ISLAMABAD: government decided to introduce additional taxes on the melody of 30 billion rupees as he struggles to arrange emergency funding of 100 billion rupees for avoid international default on payments for oil and gas and compliance with the agreement at the staff level with The International Monetary Fund (IMF) was unaffected.
decision was taken into special meeting of Economic Coordinating Committee (ECC) of cabinet presided over Minister of Finance Miftah Ismail on Sunday.
The meeting was informed that the budget commitment with IMF for Rs 153 billion primary budget there can be no excess met without additional taxation.
ESS also decided to study the issue of reducing price adjustments on weekly or 10-day basis from existing bi-weekly prices to minimize price uncertainty.
Decision is made for smooth continuity of oil and gas national supply chain
The ECC “led the Finance Department and the Federal Council of Proposal Income for generation of 30 billion rupees through taxes within a week,” said announcement after meeting.
it also additional budget grant of 30 billion rupees for immediate payment of staterun Pakistan State Oil (PSO) facing international payment obligations of about 270 billion rupees until 28 August.

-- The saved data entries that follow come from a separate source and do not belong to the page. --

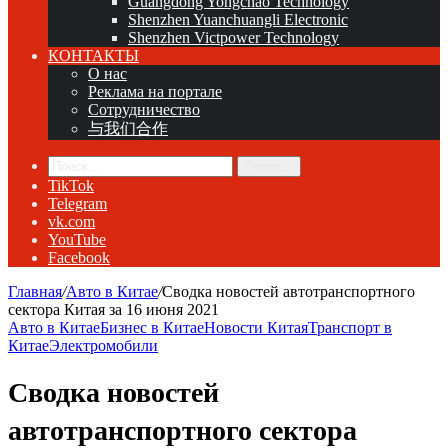
Guangdong Yongchao Technology
Shenzhen Yuanchuangli Electronic
Shenzhen Victpower Technology
КОНТАКТЫ
О нас
Реклама на портале
Сотрудничество
与我们合作
Поиск...
TikTok
Telegram
vk.com
YouTube
Facebook
Главная
/
Авто в Китае
/
Сводка новостей автотранспортного
сектора Китая за 16 июня 2021
Авто в Китае
Бизнес в Китае
Новости Китая
Транспорт в
Китае
Электромобили
Сводка новостей
автотранспортного сектора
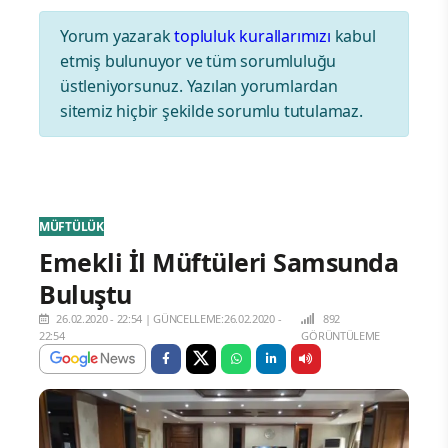
Yorum yazarak
topluluk kurallarımızı
kabul
etmiş bulunuyor ve tüm sorumluluğu
üstleniyorsunuz. Yazılan yorumlardan
sitemiz hiçbir şekilde sorumlu tutulamaz.
MÜFTÜLÜK
Emekli İl Müftüleri Samsunda
Buluştu
26.02.2020 - 22:54
|
GÜNCELLEME:26.02.2020 -
892
22:54
GÖRÜNTÜLEME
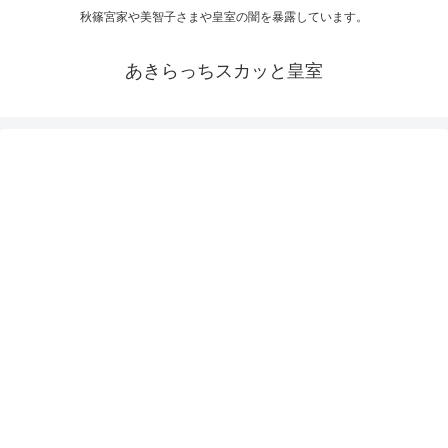
秋篠宮家や美智子さまや皇室の闇を暴露しています。
あきらっちスカッと皇室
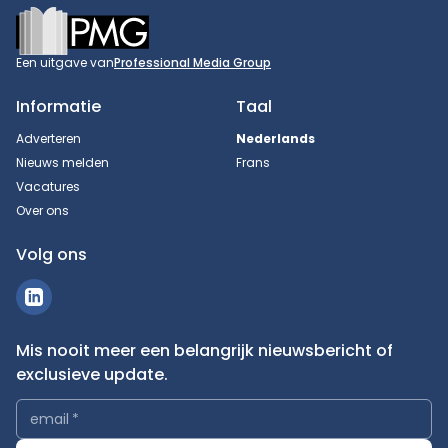
Footer
Een uitgave van
Professional Media Group
Informatie
Taal
Adverteren
Nederlands
Nieuws melden
Frans
Vacatures
Over ons
Volg ons
Mis nooit meer een belangrijk nieuwsbericht of
exclusieve update.
email
*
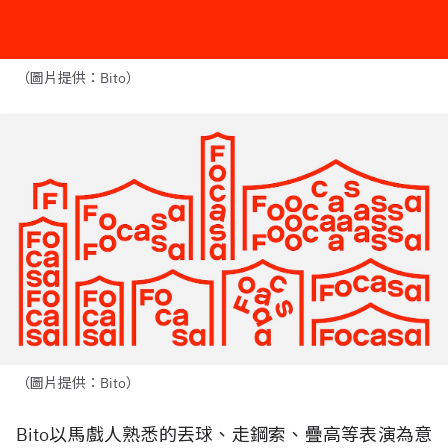
（圖片提供：Bito）
（圖片提供：Bito）
Bito
以馬戲人熟悉的丟球、走鋼索、疊高等表演為意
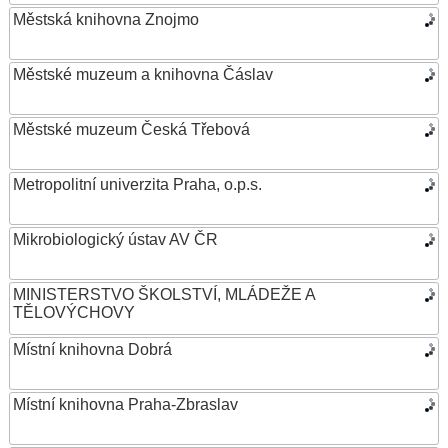
Městská knihovna Znojmo
Městské muzeum a knihovna Čáslav
Městské muzeum Česká Třebová
Metropolitní univerzita Praha, o.p.s.
Mikrobiologický ústav AV ČR
MINISTERSTVO ŠKOLSTVÍ, MLÁDEŽE A
TĚLOVÝCHOVY
Místní knihovna Dobrá
Místní knihovna Praha-Zbraslav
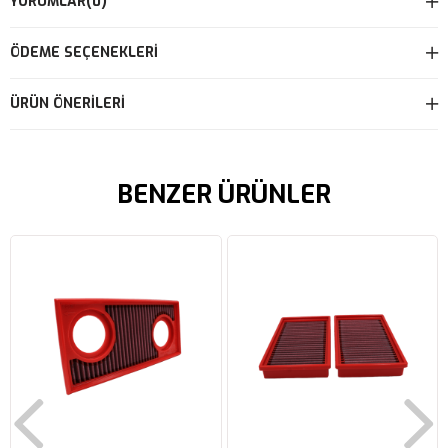
YORUMLAR
(0)
ÖDEME SEÇENEKLERI
ÜRÜN ÖNERILERI
BENZER ÜRÜNLER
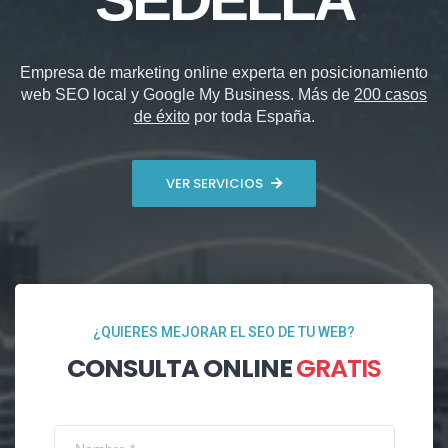
Empresa de marketing online experta en posicionamiento
web SEO local y Google My Business. Más de
200 casos
de éxito
por toda España.
VER SERVICIOS
¿QUIERES MEJORAR EL SEO DE TU WEB?
CONSULTA ONLINE
GRATIS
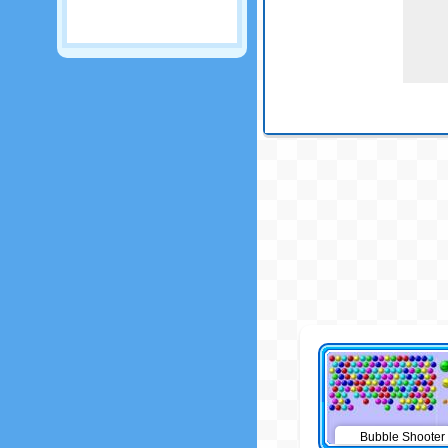
Bubble Shooter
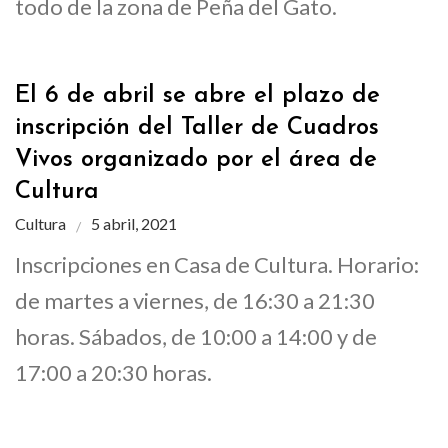
todo de la zona de Peña del Gato.
El 6 de abril se abre el plazo de
inscripción del Taller de Cuadros
Vivos organizado por el área de
Cultura
Cultura
5 abril, 2021
Inscripciones en Casa de Cultura. Horario:
de martes a viernes, de 16:30 a 21:30
horas. Sábados, de 10:00 a 14:00 y de
17:00 a 20:30 horas.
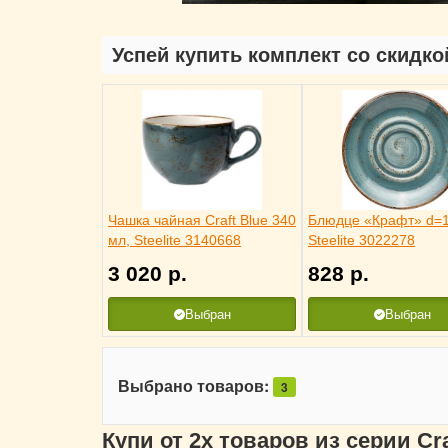
Успей купить комплект со скидко
Чашка чайная Craft Blue 340
Блюдце «Крафт» d=1
мл, Steelite 3140668
Steelite 3022278
3 020
р.
828
р.
Выбран
Выбран
Выбрано товаров:
3
Купи от 2х товаров из серии Cr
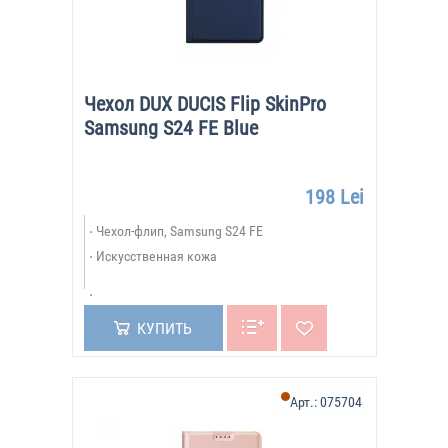
Чехол DUX DUCIS Flip SkinPro
Samsung S24 FE Blue
198 Lei
Чехол-флип, Samsung S24 FE
Искусственная кожа
КУПИТЬ
Арт.:
075704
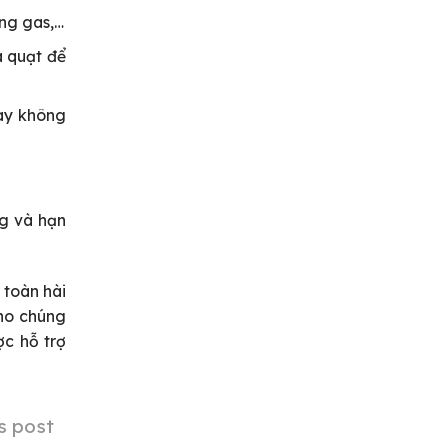
ồng gas,…
à quạt để
hay không
ng và hạn
 toàn hài
cho chúng
c hỗ trợ
s post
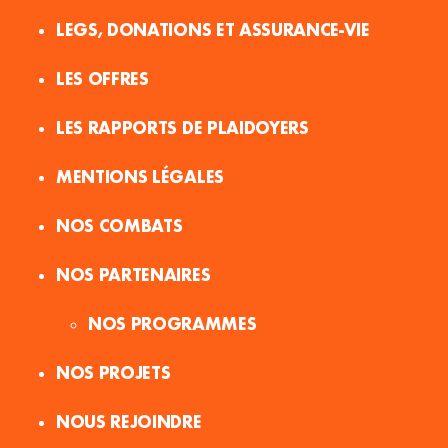
LEGS, DONATIONS ET ASSURANCE-VIE
LES OFFRES
LES RAPPORTS DE PLAIDOYERS
MENTIONS LÉGALES
NOS COMBATS
NOS PARTENAIRES
NOS PROGRAMMES
NOS PROJETS
NOUS REJOINDRE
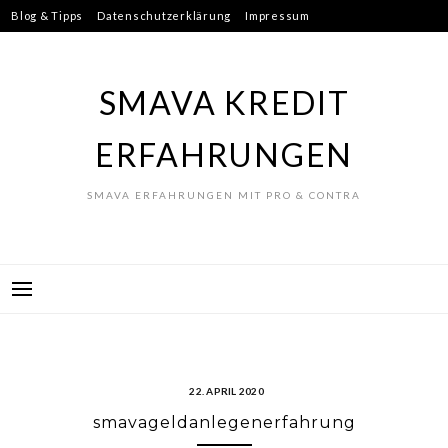
Skip
Blog & Tipps
Datenschutzerklärung
Impressum
to
Ist Smava seriös?
content
SMAVA KREDIT
ERFAHRUNGEN
SMAVA ERFAHRUNGEN MIT PRO & CONTRA
22. APRIL 2020
smavageldanlegenerfahrung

“For the smooth continuity of oil and gas national supply chain and avoid PSO by default on international payments, EC made a decision clear unpaid payments accumulated during the period of permeable government”, announcement said. it also ordered the Energy Department to make immediate payments of in current outstanding amount of 20 billion rupees within 24 hours and another Rs 12.8 billion by August 4 (Thursday).
Sources in The oil division said PSO’s receivables reached Rs 608 billion. on July 28, including Rs 340 billion from Sui Northern Gas Pipelines Limited (SNGPL) alone. The main factor contributing to this was the supply of LNG, which added a cash flaw of Rs 213 billion from July 1, 2021. SNGPL, on part of it, was limited by delayed payments by the Central Power Procurement Agency (CPPA), whose receivables jumped to Rs 113 billion from Rs 43 billion as of January 1, 2022. CPPA had another Rs 182 billion direct payables to PSO. on Account of fuel reserves, including RUB 16 billion accumulated since July 1, 2022
Oil secretary referred to the fact that the PSO was raising SOS calls avoid international default as delay in the payments of the persons concerned have exhausted their liquidity. As a result, the company was unable to contribute 81 billion rubles. government local currency account (NIDA) for onward transfer to Kuwait Petroleum Cooperative (KPC), which is a contractual obligation.
Moreover, the PSO was unable to deposit Rs 16 billion into the bank. government against integrated term financial certificate mechanism (ITFC), which was deferred until avoid PSO international contractual obligations.
At the meeting it was said that decline of sales of high speed diesel (HSD) and gasoline by 28% and 32% respectively, which had an impact of 69 billion rupees on collections, while the devaluation of about 17.8% of rupee against dollar in July led to in increased cost of purchase of these products for 63 billion rupees. JI was reported to have had a foreign exchange loss of about 85 billion rupees over years and 55 billion rupees of it was still outstanding.
It was said at the meeting that despite these challenges PSO had met his contractual international payments in July 2022, but “it won’t happen possible in August”, which will result in destruction of supply chain.
PSO must do international payment of 267 billion rupees in in first two weeks of August 2022. Fees during first two weeks of August was expected at Rs 157 billion, bringing net deficit of 100 billion rupees.
While the oil division made field for total payments of 133 billion rupees, the Ministry of Finance explained that “there was no budget allocation”. in current fiscal year” for this account; Consequently financial support should be organized through an additional grant. Even then, given fiscal constraints and understanding with IMF, the additional grant provided in this way will result in outflow in excess of agreed figures with IMF.
Consequently, against a demand for An additional grant of 54 billion rupees has been approved, 30 billion rupees, which will be recorded as expenses, and then appropriate taxes should be created to compensate. for loss of income to “achieve the primary balance agreed with IMF”.
In addition government will separately manage the National Bank of Pakistan (NBP) and other banks to expand credit limits for PSO and SNGPL on on an emergency basis to pay off the remaining funding of 45 billion rupees.
ESS also instructed the Oil Department work out in consultation with OGRA other options of parameter up prices for petroleum products during the week. ECC led the oil division for subordination of offer within a week to adjust prices of Kerosene oil and light diesel after consultation with relevant stakeholders.